L’unité Migrations de la Station ornithologique a démarré de nouveaux projets de recherche pour éclaircir ces questions, profitant de l’expertise de la Station dans l’emploi des techniques radar. Le radar permet de rendre visible la migration nocturne jusqu’à plus de 1000 mètres au-dessus du sol. Pendant les périodes migratoires, les appareils radar BirdScan que la Station a co-développés mesurent 24 heures sur 24 les échos que l’on peut, avec une grande probabilité, attribuer aux oiseaux. Ces échos permettent de calculer le nombre, l’altitude et la direction des oiseaux, et d’estimer leur vitesse de vol. Nous sommes ainsi en mesure d’étudier les mouvements de milliers d’oiseaux durant la migration.

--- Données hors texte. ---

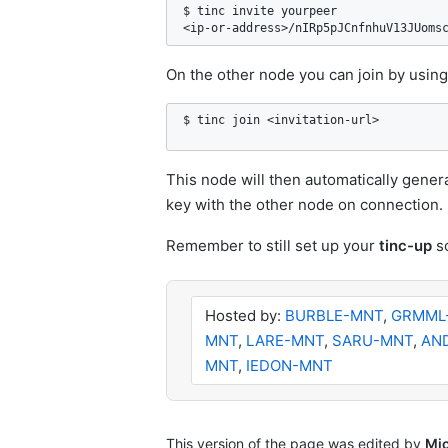
$ tinc invite yourpeer

<ip-or-address>/nIRp5pJCnfnhuV13JUoms
On the other node you can join by using
$ tinc join <invitation-url>
This node will then automatically genera
key with the other node on connection.
Remember to still set up your
tinc-up
sc
Hosted by:
BURBLE-MNT
,
GRMML
MNT
,
LARE-MNT
,
SARU-MNT
,
AN
MNT
,
IEDON-MNT
This version of the page was edited by
Mi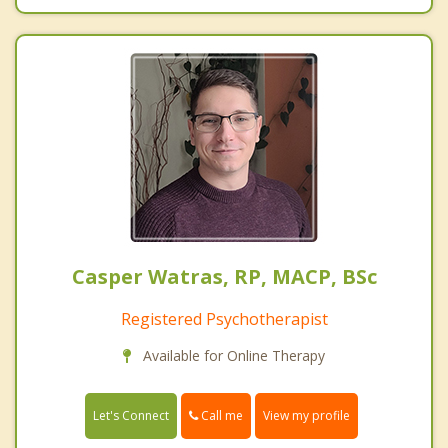
Casper Watras, RP, MACP, BSc
Registered Psychotherapist
Available for Online Therapy
Call me
Let's Connect
View my profile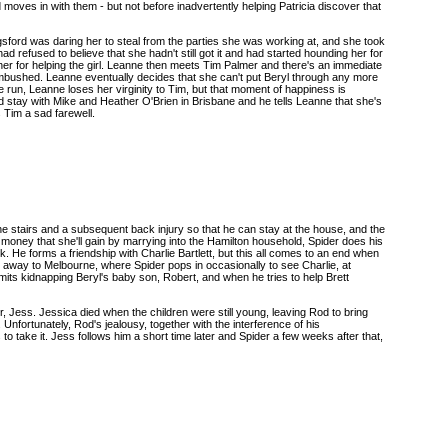
oves in with them - but not before inadvertently helping Patricia discover that
ngsford was daring her to steal from the parties she was working at, and she took
d refused to believe that she hadn't still got it and had started hounding her for
her for helping the girl. Leanne then meets Tim Palmer and there's an immediate
ambushed. Leanne eventually decides that she can't put Beryl through any more
 run, Leanne loses her virginity to Tim, but that moment of happiness is
 stay with Mike and Heather O'Brien in Brisbane and he tells Leanne that she's
 Tim a sad farewell.
 the stairs and a subsequent back injury so that he can stay at the house, and the
 money that she'll gain by marrying into the Hamilton household, Spider does his
. He forms a friendship with Charlie Bartlett, but this all comes to an end when
 away to Melbourne, where Spider pops in occasionally to see Charlie, at
mits kidnapping Beryl's baby son, Robert, and when he tries to help Brett
 Jess. Jessica died when the children were still young, leaving Rod to bring
Unfortunately, Rod's jealousy, together with the interference of his
 take it. Jess follows him a short time later and Spider a few weeks after that,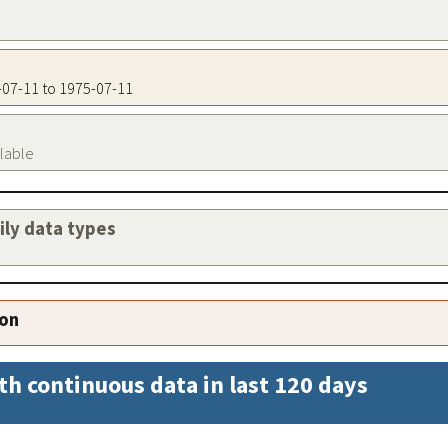
5-07-11 to 1975-07-11
ilable
aily data types
ion
th continuous data in last 120 days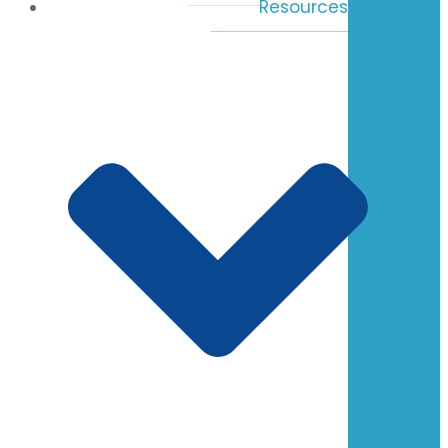
Resources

Depuis peu, nous utilisons les appareils BirdScan pour mesurer l’influence de la pollution lumineuse sur les mouvements migratoires. Nous souhaitons ainsi comparer des zones avec et sans éclairage nocturne pour saisir la relation entre la migration et la pollution lumineuse locale. La côte adriatique croate est une région qui s’y prête particulièrement bien. Après leur traversée de l’Adriatique, plongée dans la nuit, les oiseaux en migration printanière approchent une côte croate très diversement éclairée. De nombreuses régions sont encore exemptes de pollution lumineuse, tandis que ce sont surtout les zones urbaines qui sont vivement éclairées. Ce clair-obscur marqué fait de cette région côtière une candidate idéale à l’étude des réactions des oiseaux migrateurs à la pollution lumineuse.

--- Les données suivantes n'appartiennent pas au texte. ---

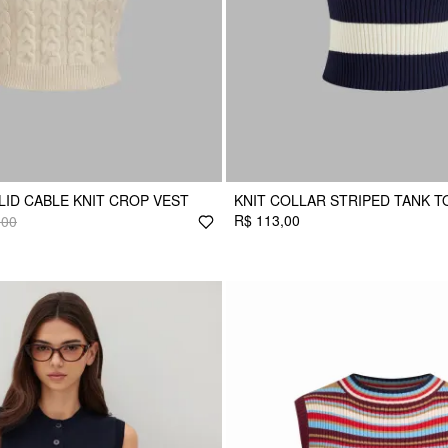
LID CABLE KNIT CROP VEST
KNIT COLLAR STRIPED TANK T
R$ 113,00
,00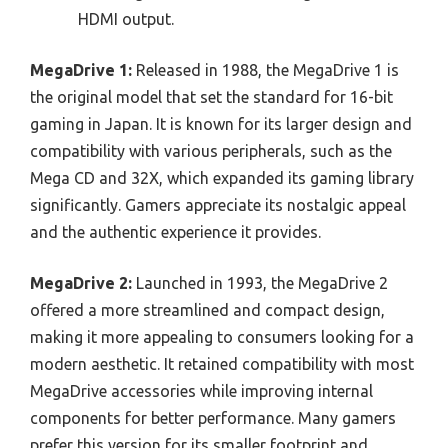
HDMI output.
MegaDrive 1:
Released in 1988, the MegaDrive 1 is
the original model that set the standard for 16-bit
gaming in Japan. It is known for its larger design and
compatibility with various peripherals, such as the
Mega CD and 32X, which expanded its gaming library
significantly. Gamers appreciate its nostalgic appeal
and the authentic experience it provides.
MegaDrive 2:
Launched in 1993, the MegaDrive 2
offered a more streamlined and compact design,
making it more appealing to consumers looking for a
modern aesthetic. It retained compatibility with most
MegaDrive accessories while improving internal
components for better performance. Many gamers
prefer this version for its smaller footprint and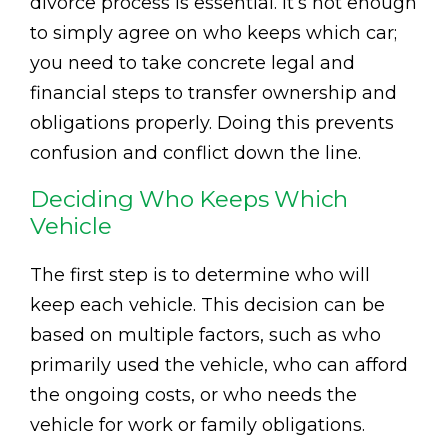
divorce process is essential. It’s not enough
to simply agree on who keeps which car;
you need to take concrete legal and
financial steps to transfer ownership and
obligations properly. Doing this prevents
confusion and conflict down the line.
Deciding Who Keeps Which
Vehicle
The first step is to determine who will
keep each vehicle. This decision can be
based on multiple factors, such as who
primarily used the vehicle, who can afford
the ongoing costs, or who needs the
vehicle for work or family obligations.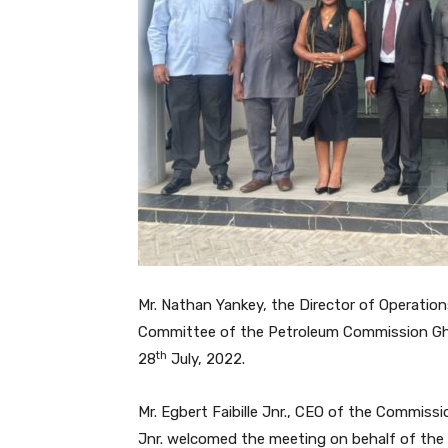
Mr. Nathan Yankey, the Director of Operation
Committee of the Petroleum Commission Ghan
th
28
July, 2022.
Mr. Egbert Faibille Jnr., CEO of the Commissio
Jnr. welcomed the meeting on behalf of the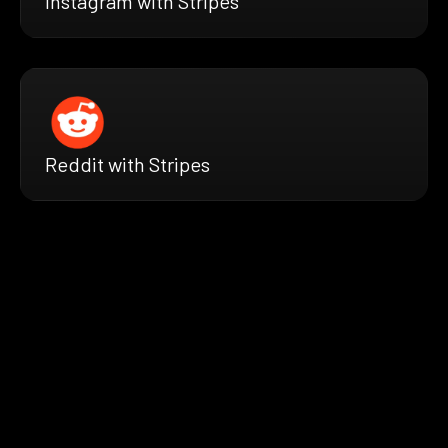
Instagram with Stripes
Reddit with Stripes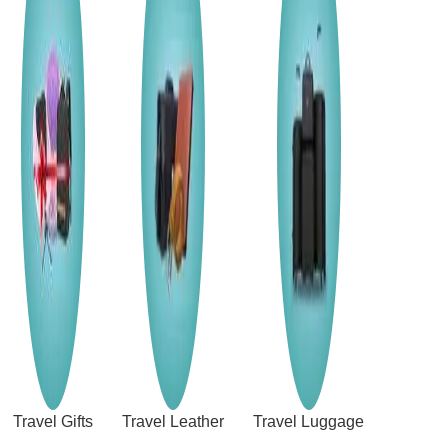
Travel Gifts
Travel Leather
Travel Luggage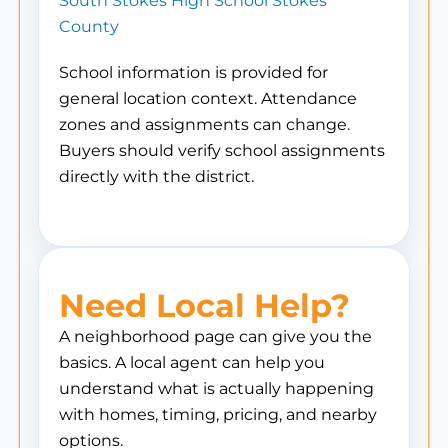
South Stokes High School Stokes
County
School information is provided for
general location context. Attendance
zones and assignments can change.
Buyers should verify school assignments
directly with the district.
Need Local Help?
A neighborhood page can give you the
basics. A local agent can help you
understand what is actually happening
with homes, timing, pricing, and nearby
options.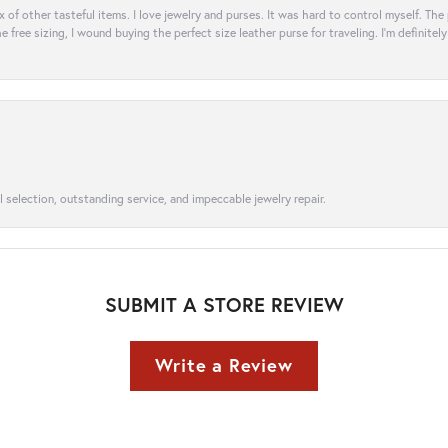
ix of other tasteful items. I love jewelry and purses. It was hard to control myself. Th
e free sizing, I wound buying the perfect size leather purse for traveling. I’m defini
l selection, outstanding service, and impeccable jewelry repair.
SUBMIT A STORE REVIEW
Write a Review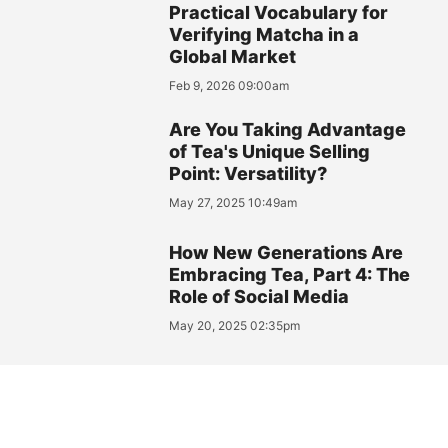
Practical Vocabulary for
Verifying Matcha in a
Global Market
Feb 9, 2026 09:00am
Are You Taking Advantage
of Tea's Unique Selling
Point: Versatility?
May 27, 2025 10:49am
How New Generations Are
Embracing Tea, Part 4: The
Role of Social Media
May 20, 2025 02:35pm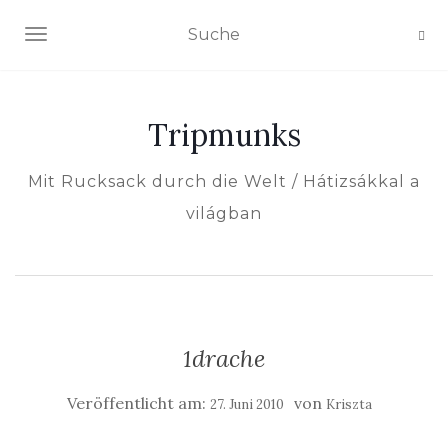
NAVIGATION EIN-/AUSSCHALTEN
Tripmunks
Mit Rucksack durch die Welt / Hátizsákkal a
világban
1drache
Veröffentlicht am:
von
27. Juni 2010
Kriszta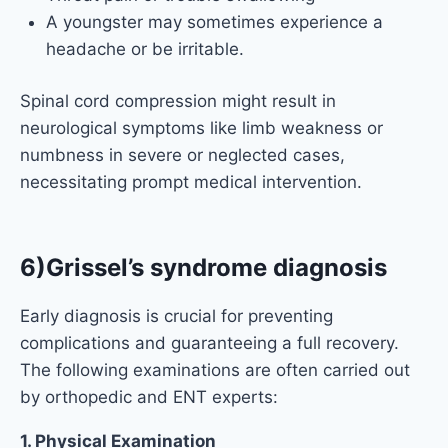
A youngster may sometimes experience a
headache or be irritable.
Spinal cord compression might result in
neurological symptoms like limb weakness or
numbness in severe or neglected cases,
necessitating prompt medical intervention.
6)Grissel’s syndrome diagnosis
Early diagnosis is crucial for preventing
complications and guaranteeing a full recovery.
The following examinations are often carried out
by orthopedic and ENT experts:
1. Physical Examination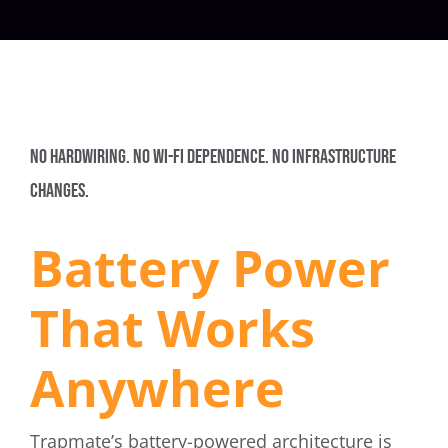
NO HARDWIRING. NO WI-FI DEPENDENCE. NO INFRASTRUCTURE
CHANGES.
Battery Power
That Works
Anywhere
Trapmate’s battery-powered architecture is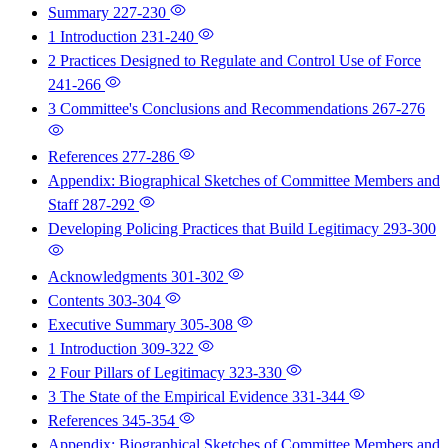
Summary
227-230
1 Introduction
231-240
2 Practices Designed to Regulate and Control Use of Force
241-266
3 Committee's Conclusions and Recommendations
267-276
References
277-286
Appendix: Biographical Sketches of Committee Members and
Staff
287-292
Developing Policing Practices that Build Legitimacy
293-300
Acknowledgments
301-302
Contents
303-304
Executive Summary
305-308
1 Introduction
309-322
2 Four Pillars of Legitimacy
323-330
3 The State of the Empirical Evidence
331-344
References
345-354
Appendix: Biographical Sketches of Committee Members and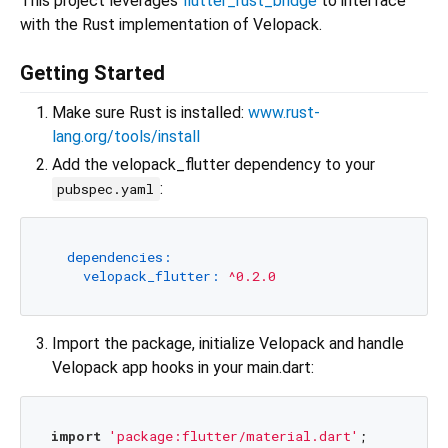
This project leverages
flutter_rust_bridge
to interface
with the Rust implementation of Velopack.
Getting Started
Make sure Rust is installed:
www.rust-
lang.org/tools/install
Add the velopack_flutter dependency to your
:
pubspec.yaml
dependencies:
velopack_flutter:
^0.2.0
Import the package, initialize Velopack and handle
Velopack app hooks in your main.dart:
import
'package:flutter/material.dart'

À l’aide des partenaires croates du projet, nous y avons installé des BirdScans pour la première fois au printemps 2023. Les appareils ont enregistré la migration printanière en Istrie et en Dalmatie, chaque fois dans un site avec et dans un site sans éclairage artificiel. L’enregistrement automatique est aujourd’hui terminé mais le gros du travail reste à faire : analyser les données pour déterminer dans quelle mesure la migration diffère selon la luminosité des sites. Nous nous attendons à trouver une orientation moins constante des oiseaux et un vol plus lent dans les zones avec pollution lumineuse, et peut-être une altitude de vol variable. Si la lumière attire les oiseaux qui s’approchent de la côte, on devrait en dénombrer davantage au-dessus des villes. Nos enregistrements radar sont assortis de prises de sons qui pourraient permettre l’identification de quelques espèces. Ainsi, nous pourrons de plus déterminer si les oiseaux vocalisent davantage au-dessus des villes. Enfin, nous collectons aussi des données de radars météo pour pouvoir étudier les schémas de vol à plus grande échelle. Les analyses font partie d’un travail de doctorat mené en collaboration avec l’Institut de géographie de l’Université de Zurich.
Lorsque cette première phase du projet sera achevée, nous espérons pouvoir faire des essais ciblés avec les particularités de l’éclairage afin de trouver comment on pourrait en atténuer les impacts sur les oiseaux migrateurs. À long terme, on pourrait appliquer en Suisse les méthodes que nous aurons établies, et par exemple comparer les flux migratoires sur les villes avec ceux traversant les régions plus sombres.